Recorded data:

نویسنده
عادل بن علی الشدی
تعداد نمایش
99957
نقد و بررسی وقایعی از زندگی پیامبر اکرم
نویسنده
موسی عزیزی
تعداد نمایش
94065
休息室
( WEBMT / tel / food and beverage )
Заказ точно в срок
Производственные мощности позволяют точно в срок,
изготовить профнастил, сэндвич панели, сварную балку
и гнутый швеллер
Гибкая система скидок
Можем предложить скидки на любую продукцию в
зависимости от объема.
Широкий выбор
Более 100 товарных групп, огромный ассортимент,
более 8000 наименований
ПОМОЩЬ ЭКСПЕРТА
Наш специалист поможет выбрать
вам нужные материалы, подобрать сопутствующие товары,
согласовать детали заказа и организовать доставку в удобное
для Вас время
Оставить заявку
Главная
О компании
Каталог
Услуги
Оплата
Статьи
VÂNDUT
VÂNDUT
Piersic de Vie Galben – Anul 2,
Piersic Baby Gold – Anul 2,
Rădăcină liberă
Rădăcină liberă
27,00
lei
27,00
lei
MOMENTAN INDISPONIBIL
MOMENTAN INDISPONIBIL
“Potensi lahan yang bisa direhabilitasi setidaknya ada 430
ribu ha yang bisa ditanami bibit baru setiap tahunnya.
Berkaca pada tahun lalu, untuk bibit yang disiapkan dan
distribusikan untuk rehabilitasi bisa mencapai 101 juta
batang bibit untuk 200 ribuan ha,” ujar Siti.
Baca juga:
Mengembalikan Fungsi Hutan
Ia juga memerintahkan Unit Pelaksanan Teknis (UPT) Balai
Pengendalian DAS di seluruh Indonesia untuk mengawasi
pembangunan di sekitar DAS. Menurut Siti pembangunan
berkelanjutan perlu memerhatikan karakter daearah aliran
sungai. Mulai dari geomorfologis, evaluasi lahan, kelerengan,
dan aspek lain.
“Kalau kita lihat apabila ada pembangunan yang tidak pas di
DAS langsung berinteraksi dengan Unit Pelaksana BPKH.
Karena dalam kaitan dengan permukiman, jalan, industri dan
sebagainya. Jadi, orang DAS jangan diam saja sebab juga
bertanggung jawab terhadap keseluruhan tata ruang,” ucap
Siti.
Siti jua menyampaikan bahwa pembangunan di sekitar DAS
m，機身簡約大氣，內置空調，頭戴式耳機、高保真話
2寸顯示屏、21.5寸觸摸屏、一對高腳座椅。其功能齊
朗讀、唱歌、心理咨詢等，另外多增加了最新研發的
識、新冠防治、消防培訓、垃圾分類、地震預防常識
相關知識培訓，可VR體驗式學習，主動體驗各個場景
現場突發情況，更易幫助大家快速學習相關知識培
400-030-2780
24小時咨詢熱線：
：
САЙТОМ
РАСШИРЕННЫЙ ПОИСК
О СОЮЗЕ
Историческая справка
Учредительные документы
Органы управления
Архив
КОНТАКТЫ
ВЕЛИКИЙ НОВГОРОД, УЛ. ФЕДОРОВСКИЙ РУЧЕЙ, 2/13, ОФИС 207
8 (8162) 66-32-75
...
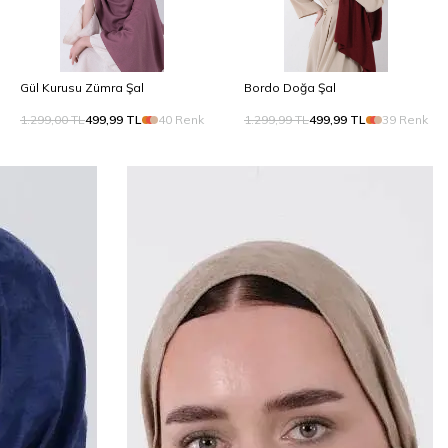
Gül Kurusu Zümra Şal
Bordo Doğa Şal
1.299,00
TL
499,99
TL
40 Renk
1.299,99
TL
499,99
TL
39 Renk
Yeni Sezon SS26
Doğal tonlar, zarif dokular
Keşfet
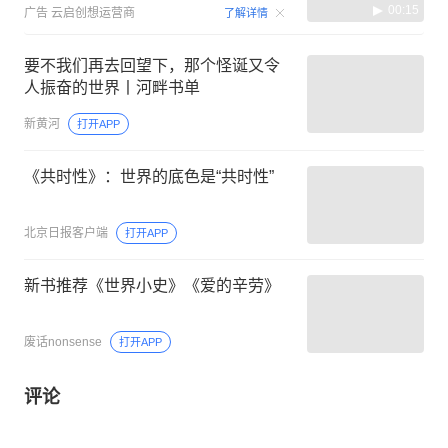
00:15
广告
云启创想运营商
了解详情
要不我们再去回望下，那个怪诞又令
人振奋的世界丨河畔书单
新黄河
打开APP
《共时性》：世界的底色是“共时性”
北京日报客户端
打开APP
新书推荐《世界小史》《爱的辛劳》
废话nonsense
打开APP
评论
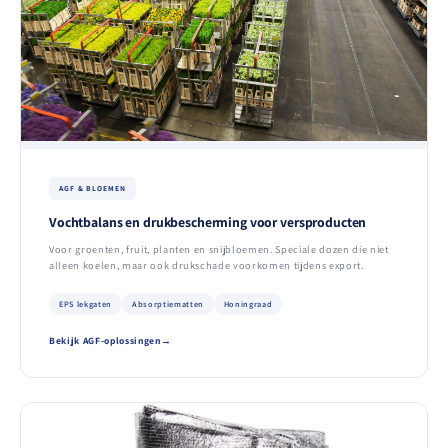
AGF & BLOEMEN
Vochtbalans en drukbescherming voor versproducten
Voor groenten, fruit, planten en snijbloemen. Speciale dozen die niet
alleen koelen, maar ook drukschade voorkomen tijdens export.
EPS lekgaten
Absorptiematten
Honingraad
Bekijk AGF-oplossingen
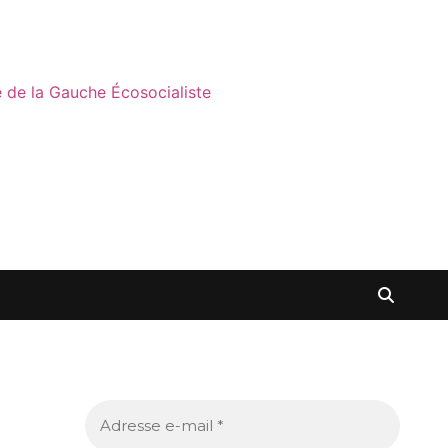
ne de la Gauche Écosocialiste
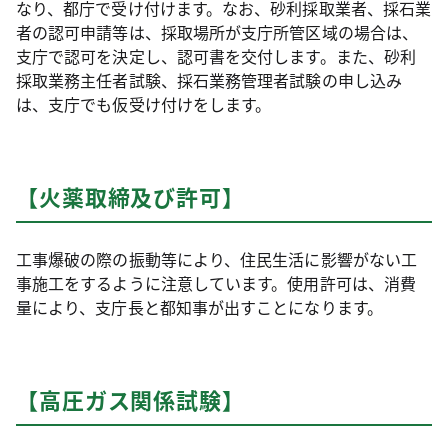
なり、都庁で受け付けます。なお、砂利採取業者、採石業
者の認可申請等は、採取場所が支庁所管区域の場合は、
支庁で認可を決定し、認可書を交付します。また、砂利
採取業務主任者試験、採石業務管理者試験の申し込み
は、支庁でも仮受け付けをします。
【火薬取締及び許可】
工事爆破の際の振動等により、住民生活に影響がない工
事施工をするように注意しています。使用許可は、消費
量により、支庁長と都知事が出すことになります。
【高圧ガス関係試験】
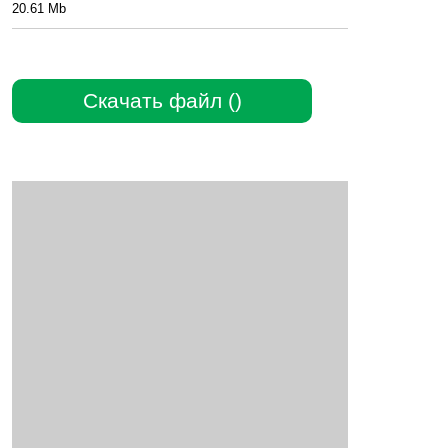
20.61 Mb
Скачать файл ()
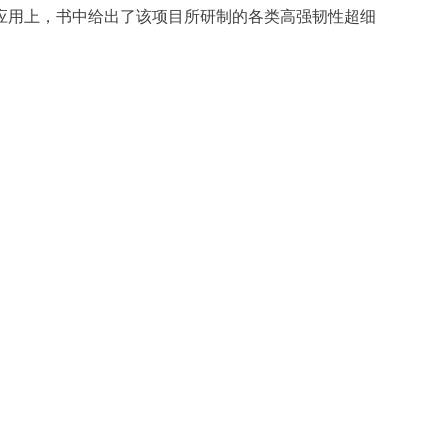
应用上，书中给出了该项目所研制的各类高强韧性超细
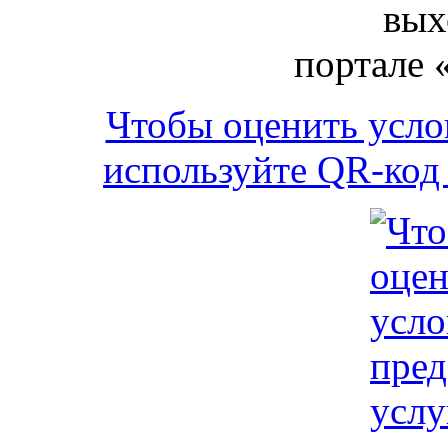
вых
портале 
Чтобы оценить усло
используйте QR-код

About this exercise: Would you output, from the records above, exactly the run of lines that starts at the line containing "setidaknya ada 430" and ends at the line containing "Ia juga memerintahkan", and only that run?

Solution:
“Potensi lahan yang bisa direhabilitasi setidaknya ada 430
ribu ha yang bisa ditanami bibit baru setiap tahunnya.
Berkaca pada tahun lalu, untuk bibit yang disiapkan dan
distribusikan untuk rehabilitasi bisa mencapai 101 juta
batang bibit untuk 200 ribuan ha,” ujar Siti.
Baca juga:
Mengembalikan Fungsi Hutan
Ia juga memerintahkan Unit Pelaksanan Teknis (UPT) Balai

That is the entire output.